America has a special covenant with veterans, with the men and women who wear and have worn the uniform, who put their lives on hold, who fight and, above all, who sacrifice on our behalf.  Senator Wyden will never stop fighting to keep that covenant and to ensure that our veterans receive the health care and benefits they’ve earned in service.  He believes is simply unacceptable for our veterans to be waiting weeks for doctors’ appointments, to face employment discrimination, or to wade through bureaucratic red tape for answers.
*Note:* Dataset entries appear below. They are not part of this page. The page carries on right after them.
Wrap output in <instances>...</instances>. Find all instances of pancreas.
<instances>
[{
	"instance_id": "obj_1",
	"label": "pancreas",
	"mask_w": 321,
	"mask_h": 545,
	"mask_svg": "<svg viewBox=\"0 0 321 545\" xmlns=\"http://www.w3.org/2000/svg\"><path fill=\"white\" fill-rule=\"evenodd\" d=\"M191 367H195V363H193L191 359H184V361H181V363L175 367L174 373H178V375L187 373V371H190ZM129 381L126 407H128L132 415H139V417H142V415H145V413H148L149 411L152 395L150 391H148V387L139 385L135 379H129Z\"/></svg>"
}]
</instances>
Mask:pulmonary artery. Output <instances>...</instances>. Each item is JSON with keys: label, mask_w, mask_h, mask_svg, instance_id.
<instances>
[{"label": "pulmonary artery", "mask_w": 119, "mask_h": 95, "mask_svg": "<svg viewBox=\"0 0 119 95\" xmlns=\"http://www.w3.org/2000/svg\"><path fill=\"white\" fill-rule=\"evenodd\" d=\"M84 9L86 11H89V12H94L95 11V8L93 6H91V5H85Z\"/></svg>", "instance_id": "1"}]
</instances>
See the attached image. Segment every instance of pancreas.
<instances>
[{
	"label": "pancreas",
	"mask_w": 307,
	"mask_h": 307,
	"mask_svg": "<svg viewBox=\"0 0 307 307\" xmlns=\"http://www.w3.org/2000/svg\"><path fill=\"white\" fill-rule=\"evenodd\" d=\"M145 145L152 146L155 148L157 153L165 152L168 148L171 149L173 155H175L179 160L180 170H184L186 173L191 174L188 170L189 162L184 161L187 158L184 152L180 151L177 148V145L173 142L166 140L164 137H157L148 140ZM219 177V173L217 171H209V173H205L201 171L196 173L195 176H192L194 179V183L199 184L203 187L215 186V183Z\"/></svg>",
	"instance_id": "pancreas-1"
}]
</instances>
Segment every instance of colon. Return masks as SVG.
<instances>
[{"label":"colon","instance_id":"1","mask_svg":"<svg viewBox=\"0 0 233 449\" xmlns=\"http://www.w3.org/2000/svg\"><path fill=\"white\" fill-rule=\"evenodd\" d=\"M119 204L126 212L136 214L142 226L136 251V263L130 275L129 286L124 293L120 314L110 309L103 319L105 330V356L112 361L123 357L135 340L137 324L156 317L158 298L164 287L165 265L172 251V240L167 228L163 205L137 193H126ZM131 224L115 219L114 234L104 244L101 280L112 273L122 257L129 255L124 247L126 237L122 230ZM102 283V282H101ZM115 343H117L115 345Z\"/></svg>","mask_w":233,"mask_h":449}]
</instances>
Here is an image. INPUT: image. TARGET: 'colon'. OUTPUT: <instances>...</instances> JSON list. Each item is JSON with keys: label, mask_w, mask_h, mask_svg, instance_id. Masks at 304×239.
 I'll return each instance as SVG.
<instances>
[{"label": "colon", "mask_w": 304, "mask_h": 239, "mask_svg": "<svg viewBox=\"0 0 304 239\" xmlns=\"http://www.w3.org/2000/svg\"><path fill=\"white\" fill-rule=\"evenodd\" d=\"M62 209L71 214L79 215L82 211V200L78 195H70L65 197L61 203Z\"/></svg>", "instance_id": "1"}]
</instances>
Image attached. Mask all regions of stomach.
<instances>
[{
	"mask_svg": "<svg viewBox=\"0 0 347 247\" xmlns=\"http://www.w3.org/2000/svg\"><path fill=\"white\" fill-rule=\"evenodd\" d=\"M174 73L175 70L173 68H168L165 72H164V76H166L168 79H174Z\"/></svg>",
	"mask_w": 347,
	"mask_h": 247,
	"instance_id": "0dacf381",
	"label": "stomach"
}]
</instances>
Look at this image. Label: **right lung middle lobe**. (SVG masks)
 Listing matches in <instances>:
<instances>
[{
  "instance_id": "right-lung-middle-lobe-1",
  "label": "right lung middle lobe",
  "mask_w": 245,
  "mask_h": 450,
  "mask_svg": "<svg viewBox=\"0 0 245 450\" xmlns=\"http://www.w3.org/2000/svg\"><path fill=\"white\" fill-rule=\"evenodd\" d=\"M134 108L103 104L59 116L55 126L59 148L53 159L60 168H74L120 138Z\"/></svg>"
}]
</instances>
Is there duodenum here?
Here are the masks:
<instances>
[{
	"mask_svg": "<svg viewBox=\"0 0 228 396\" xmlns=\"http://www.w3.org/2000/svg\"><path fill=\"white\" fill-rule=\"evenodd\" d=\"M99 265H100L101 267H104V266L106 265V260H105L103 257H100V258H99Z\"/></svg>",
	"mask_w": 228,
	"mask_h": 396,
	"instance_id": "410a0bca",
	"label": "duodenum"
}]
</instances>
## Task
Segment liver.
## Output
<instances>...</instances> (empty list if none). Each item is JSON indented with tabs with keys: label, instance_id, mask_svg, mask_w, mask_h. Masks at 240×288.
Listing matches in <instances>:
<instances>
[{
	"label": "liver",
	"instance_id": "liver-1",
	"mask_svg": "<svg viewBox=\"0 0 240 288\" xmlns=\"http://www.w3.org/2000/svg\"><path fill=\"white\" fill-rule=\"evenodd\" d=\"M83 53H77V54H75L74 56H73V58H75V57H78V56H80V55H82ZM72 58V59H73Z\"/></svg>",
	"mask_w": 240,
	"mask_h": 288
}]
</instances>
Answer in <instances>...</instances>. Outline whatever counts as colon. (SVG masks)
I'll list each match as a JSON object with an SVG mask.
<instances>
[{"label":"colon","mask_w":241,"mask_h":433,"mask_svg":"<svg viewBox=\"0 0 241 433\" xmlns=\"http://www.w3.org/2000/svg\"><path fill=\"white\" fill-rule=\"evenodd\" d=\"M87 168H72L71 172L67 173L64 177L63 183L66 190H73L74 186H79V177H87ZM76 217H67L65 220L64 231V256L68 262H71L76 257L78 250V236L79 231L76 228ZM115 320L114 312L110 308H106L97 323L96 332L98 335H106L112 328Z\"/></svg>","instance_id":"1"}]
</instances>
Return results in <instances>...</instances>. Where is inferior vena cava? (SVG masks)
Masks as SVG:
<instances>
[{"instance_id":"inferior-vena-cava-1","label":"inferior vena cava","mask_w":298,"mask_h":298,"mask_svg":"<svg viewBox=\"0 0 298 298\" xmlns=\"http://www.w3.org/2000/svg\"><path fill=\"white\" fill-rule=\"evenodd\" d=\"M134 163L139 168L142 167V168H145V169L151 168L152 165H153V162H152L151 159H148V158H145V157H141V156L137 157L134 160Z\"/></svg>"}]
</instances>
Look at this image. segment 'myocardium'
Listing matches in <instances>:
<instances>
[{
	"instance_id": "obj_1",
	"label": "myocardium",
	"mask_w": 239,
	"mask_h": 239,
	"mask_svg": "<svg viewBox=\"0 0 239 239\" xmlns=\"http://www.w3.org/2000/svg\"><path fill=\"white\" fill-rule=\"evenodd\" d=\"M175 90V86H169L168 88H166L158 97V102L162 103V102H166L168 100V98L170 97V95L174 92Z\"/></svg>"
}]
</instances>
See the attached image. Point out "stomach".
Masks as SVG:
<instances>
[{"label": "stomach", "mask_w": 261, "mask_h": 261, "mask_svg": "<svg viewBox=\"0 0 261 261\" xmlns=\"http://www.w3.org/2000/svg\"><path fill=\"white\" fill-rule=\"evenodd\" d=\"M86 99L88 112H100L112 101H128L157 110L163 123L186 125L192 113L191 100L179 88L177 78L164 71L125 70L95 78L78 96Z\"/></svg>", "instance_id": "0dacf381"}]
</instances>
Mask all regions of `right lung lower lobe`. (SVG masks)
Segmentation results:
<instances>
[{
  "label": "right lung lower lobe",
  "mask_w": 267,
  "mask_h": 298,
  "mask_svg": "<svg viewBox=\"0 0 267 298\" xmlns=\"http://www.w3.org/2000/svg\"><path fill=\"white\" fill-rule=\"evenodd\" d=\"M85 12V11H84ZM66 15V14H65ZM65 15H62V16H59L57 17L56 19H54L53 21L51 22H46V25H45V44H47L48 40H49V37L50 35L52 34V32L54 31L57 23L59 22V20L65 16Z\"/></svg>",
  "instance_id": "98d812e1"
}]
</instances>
The GI Bill Fairness Act  

In August 2017, Congress enacted Senator Wyden’s legislation as part of a veterans education package.  Wyden’s  provisions restore GI Bill education benefits to wounded members of the National Guard and Reserve dating back to the September 11 attacks.  Federal law previously prevented these service members from earning the benefits during their recovery and rehabilitation.

“Drill Pay” debts  

Guardsmen and Reservists cannot collect veterans benefits and drill pay for the same days and must inform the government which one to shut off.  The VA had been processing multiple years at once, abruptly cutting off benefits to recoup what a veteran owed for several years.  At Senator Wyden’s urging, VA announced in March 2016 that it would work with veterans to establish a manageable repayment plan.

Work Opportunity Tax Credit  

The bipartisan Protecting Americans from Tax Hikes (PATH) Act of 2015 includes an extension of the Work Opportunity Tax Credit through 2019.  The tax credit is designed to incentivize employers to hire veterans.
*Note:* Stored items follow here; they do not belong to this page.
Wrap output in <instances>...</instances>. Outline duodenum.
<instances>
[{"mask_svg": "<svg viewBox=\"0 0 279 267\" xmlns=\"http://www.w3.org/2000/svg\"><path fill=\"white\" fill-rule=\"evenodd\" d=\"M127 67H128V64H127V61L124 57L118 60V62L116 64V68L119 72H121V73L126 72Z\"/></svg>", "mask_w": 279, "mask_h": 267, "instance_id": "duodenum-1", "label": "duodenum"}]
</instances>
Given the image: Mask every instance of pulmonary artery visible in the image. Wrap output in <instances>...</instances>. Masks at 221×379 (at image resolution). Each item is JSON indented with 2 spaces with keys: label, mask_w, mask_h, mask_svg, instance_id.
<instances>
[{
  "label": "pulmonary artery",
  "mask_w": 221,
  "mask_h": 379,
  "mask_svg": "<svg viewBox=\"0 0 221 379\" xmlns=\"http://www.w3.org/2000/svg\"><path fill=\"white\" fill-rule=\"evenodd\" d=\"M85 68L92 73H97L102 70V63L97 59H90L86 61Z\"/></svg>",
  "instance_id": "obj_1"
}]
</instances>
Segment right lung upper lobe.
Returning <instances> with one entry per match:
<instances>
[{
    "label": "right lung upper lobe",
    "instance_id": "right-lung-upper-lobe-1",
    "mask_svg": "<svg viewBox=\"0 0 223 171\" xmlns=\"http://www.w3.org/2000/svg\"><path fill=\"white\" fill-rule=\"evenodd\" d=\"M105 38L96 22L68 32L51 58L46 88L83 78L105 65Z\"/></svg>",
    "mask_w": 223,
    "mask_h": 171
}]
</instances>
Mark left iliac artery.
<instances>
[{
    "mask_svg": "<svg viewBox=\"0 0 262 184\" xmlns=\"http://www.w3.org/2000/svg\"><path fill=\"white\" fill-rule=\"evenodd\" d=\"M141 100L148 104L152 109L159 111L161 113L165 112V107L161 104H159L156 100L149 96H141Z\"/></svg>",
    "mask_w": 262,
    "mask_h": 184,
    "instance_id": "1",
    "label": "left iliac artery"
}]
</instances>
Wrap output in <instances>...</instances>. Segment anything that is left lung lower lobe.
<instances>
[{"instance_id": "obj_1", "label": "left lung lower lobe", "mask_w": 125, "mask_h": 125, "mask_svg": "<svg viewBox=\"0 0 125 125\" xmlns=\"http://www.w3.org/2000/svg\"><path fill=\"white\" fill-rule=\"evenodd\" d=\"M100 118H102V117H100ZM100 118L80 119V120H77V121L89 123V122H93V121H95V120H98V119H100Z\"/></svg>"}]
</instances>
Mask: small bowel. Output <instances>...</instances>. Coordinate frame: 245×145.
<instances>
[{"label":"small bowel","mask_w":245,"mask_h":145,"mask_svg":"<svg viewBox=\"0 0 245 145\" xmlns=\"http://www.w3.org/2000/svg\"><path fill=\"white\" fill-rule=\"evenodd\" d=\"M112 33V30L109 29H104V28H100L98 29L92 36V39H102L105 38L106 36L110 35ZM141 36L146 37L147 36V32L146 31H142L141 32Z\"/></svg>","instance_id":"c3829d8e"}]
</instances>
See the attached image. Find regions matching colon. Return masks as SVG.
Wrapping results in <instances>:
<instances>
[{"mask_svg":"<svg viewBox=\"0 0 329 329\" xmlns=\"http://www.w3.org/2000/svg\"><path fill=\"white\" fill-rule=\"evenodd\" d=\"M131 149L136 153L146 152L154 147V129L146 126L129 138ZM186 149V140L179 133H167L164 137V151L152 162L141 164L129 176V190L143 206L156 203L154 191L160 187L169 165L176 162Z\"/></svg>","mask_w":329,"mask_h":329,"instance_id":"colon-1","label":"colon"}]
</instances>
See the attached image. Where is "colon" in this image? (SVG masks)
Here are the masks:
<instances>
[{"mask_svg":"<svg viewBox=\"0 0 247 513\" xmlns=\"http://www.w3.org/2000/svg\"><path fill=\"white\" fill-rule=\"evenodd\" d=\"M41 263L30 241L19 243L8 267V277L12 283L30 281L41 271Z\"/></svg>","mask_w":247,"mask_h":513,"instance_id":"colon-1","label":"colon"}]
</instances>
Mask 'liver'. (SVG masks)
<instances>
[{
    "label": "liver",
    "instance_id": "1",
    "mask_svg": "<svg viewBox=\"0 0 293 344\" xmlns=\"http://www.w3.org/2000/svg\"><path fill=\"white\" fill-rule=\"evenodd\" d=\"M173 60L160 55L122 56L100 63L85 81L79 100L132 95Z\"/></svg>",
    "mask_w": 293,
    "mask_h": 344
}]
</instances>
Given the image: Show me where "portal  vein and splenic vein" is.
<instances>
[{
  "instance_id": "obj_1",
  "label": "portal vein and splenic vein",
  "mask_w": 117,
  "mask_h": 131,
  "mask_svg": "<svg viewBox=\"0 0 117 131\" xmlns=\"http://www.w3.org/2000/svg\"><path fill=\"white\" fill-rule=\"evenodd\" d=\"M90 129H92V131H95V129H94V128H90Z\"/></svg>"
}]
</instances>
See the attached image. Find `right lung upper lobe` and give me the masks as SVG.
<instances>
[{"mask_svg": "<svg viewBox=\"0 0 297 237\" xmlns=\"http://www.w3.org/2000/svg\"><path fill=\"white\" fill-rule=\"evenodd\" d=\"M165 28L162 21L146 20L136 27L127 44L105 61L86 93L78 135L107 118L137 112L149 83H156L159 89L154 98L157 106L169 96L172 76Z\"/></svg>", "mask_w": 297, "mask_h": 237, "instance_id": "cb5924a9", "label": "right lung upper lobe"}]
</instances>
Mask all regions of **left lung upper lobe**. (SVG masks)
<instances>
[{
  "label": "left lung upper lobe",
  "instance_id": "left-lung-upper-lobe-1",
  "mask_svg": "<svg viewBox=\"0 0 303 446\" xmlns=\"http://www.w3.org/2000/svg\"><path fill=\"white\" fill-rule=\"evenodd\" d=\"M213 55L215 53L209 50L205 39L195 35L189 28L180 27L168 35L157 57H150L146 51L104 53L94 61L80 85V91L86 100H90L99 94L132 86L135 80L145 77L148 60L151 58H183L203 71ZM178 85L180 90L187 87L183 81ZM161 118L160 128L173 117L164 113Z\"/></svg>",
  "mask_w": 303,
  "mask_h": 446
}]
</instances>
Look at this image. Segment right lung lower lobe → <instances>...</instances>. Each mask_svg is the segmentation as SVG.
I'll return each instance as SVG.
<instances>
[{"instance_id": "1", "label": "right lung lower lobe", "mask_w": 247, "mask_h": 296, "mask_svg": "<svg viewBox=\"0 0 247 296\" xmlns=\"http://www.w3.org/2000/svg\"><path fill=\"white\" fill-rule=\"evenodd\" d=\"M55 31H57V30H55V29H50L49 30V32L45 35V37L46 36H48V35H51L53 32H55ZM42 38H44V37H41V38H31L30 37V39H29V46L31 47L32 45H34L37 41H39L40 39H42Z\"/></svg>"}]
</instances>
The Gold Star Fathers Act  

In October 2015, Congress enacted Ron’s bill to make a federal hiring preference gender neutral.  The government has long recognized the sacrifices of Gold Star families by granting a federal hiring preference to unmarried mothers of service members killed or totally disabled in action.  Wyden’s legislation now extends that same preference to unmarried fathers.
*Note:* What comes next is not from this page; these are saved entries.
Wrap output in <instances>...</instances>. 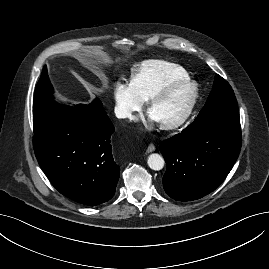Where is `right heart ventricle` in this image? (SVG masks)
<instances>
[{
    "instance_id": "e07e8e85",
    "label": "right heart ventricle",
    "mask_w": 269,
    "mask_h": 269,
    "mask_svg": "<svg viewBox=\"0 0 269 269\" xmlns=\"http://www.w3.org/2000/svg\"><path fill=\"white\" fill-rule=\"evenodd\" d=\"M186 70L176 64L149 60L144 62L132 78V85L144 101L164 87L188 79Z\"/></svg>"
}]
</instances>
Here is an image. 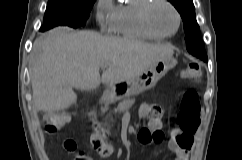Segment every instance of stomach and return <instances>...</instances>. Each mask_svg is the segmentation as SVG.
<instances>
[{
    "label": "stomach",
    "mask_w": 242,
    "mask_h": 160,
    "mask_svg": "<svg viewBox=\"0 0 242 160\" xmlns=\"http://www.w3.org/2000/svg\"><path fill=\"white\" fill-rule=\"evenodd\" d=\"M176 64L177 60L172 57L158 60L135 78L116 83L113 85V88L122 96L137 95L153 88Z\"/></svg>",
    "instance_id": "0dacf381"
}]
</instances>
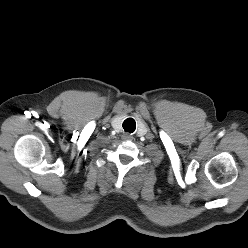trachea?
Wrapping results in <instances>:
<instances>
[{"label": "trachea", "mask_w": 248, "mask_h": 248, "mask_svg": "<svg viewBox=\"0 0 248 248\" xmlns=\"http://www.w3.org/2000/svg\"><path fill=\"white\" fill-rule=\"evenodd\" d=\"M122 126L126 132L133 133L136 129V122L134 119L128 118L123 122Z\"/></svg>", "instance_id": "trachea-1"}]
</instances>
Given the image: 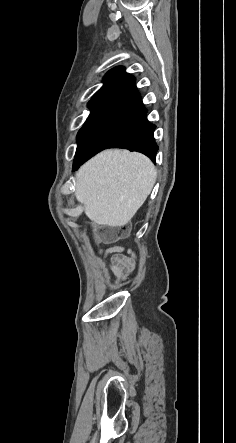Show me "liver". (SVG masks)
<instances>
[{
    "mask_svg": "<svg viewBox=\"0 0 236 443\" xmlns=\"http://www.w3.org/2000/svg\"><path fill=\"white\" fill-rule=\"evenodd\" d=\"M157 170L149 158L127 150H105L76 173V199L93 222L124 226L150 194Z\"/></svg>",
    "mask_w": 236,
    "mask_h": 443,
    "instance_id": "6515ba94",
    "label": "liver"
}]
</instances>
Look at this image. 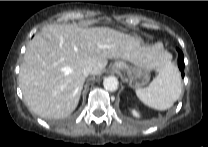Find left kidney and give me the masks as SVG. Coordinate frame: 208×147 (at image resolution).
I'll list each match as a JSON object with an SVG mask.
<instances>
[{"label": "left kidney", "instance_id": "left-kidney-1", "mask_svg": "<svg viewBox=\"0 0 208 147\" xmlns=\"http://www.w3.org/2000/svg\"><path fill=\"white\" fill-rule=\"evenodd\" d=\"M132 114L135 117H139V113L136 110H132Z\"/></svg>", "mask_w": 208, "mask_h": 147}]
</instances>
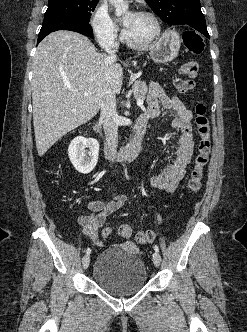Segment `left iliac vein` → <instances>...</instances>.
<instances>
[{"mask_svg":"<svg viewBox=\"0 0 247 332\" xmlns=\"http://www.w3.org/2000/svg\"><path fill=\"white\" fill-rule=\"evenodd\" d=\"M152 258H153V262H154L155 266L158 267L160 265V262H161V256H160V254L155 251L153 253Z\"/></svg>","mask_w":247,"mask_h":332,"instance_id":"left-iliac-vein-1","label":"left iliac vein"}]
</instances>
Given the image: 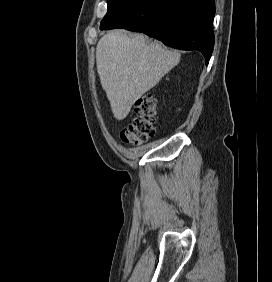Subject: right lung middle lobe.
<instances>
[{
  "label": "right lung middle lobe",
  "mask_w": 272,
  "mask_h": 282,
  "mask_svg": "<svg viewBox=\"0 0 272 282\" xmlns=\"http://www.w3.org/2000/svg\"><path fill=\"white\" fill-rule=\"evenodd\" d=\"M137 0H107V13L101 21L100 29L117 18Z\"/></svg>",
  "instance_id": "1"
}]
</instances>
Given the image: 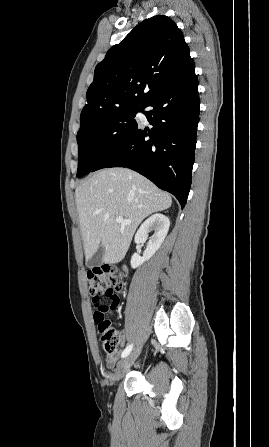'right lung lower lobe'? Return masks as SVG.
<instances>
[{
	"label": "right lung lower lobe",
	"mask_w": 269,
	"mask_h": 447,
	"mask_svg": "<svg viewBox=\"0 0 269 447\" xmlns=\"http://www.w3.org/2000/svg\"><path fill=\"white\" fill-rule=\"evenodd\" d=\"M192 61L172 82L149 96L144 111L153 128L137 129L109 152L91 171L127 167L187 202L199 121L198 80Z\"/></svg>",
	"instance_id": "obj_1"
}]
</instances>
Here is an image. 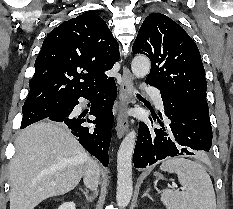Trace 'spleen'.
I'll list each match as a JSON object with an SVG mask.
<instances>
[{
    "label": "spleen",
    "instance_id": "obj_1",
    "mask_svg": "<svg viewBox=\"0 0 233 209\" xmlns=\"http://www.w3.org/2000/svg\"><path fill=\"white\" fill-rule=\"evenodd\" d=\"M160 169L177 174L183 191L166 189L161 201L167 209H216L215 192L210 176L205 168L184 158H170Z\"/></svg>",
    "mask_w": 233,
    "mask_h": 209
}]
</instances>
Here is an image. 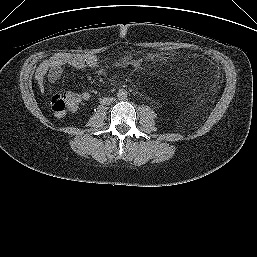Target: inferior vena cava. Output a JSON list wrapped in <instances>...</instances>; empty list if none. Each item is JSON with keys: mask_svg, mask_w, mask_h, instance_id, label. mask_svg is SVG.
<instances>
[{"mask_svg": "<svg viewBox=\"0 0 257 257\" xmlns=\"http://www.w3.org/2000/svg\"><path fill=\"white\" fill-rule=\"evenodd\" d=\"M113 101H114V98H104V99L102 100V102L105 103V104H110V103L113 102Z\"/></svg>", "mask_w": 257, "mask_h": 257, "instance_id": "inferior-vena-cava-1", "label": "inferior vena cava"}]
</instances>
The Clay Hunt Suicide Prevention for American Veterans Act  

Senator Wyden supported the Clay Hunt SAV Act, which President Barack Obama signed into law in February 2015.  The law is designed to improve a range of suicide prevention services for veterans, including access to information and counseling and better training for mental health professionals.  It  also requires annual audits of VA’s mental health and suicide prevention programs.

Joint Transition Assistance Program (JTAP)  

Funding for Oregon’s JTAP lapsed at the end of 2014, threatening the future of this important program to help service members and veterans find jobs.  At Senator Wyden’s urging, the National Guard Bureau stepped in and provided critical emergency resources just as nearly 1,000 Oregon National Guardsmen were returning from combat.

Veterans Access, Choice, and Accountability Act  

Ron supported a bipartisan VA reform law in the wake of the 2014 scandal involving access times and secret waiting lists.  The law created a $10 billion Veteran’s Choice Fund for veterans to seek care in their local communities if they live more than 40 miles from a VA facility or if they cannot get a VA appointment within 30 days.  The law also provided more money for VA to hire physicians and staff.  Finally, the law also empowered the VA Secretary to transfer or fire senior executives for poor performance or misconduct while preserving basic due process standards for employees.  Since 2014, Wyden has supported a number of bills that would improve Choice, including legislation to require the VA to offer community care to veterans who live more than 40 miles from a VA facility that offers the services they need rather than 40 miles from any VA facility.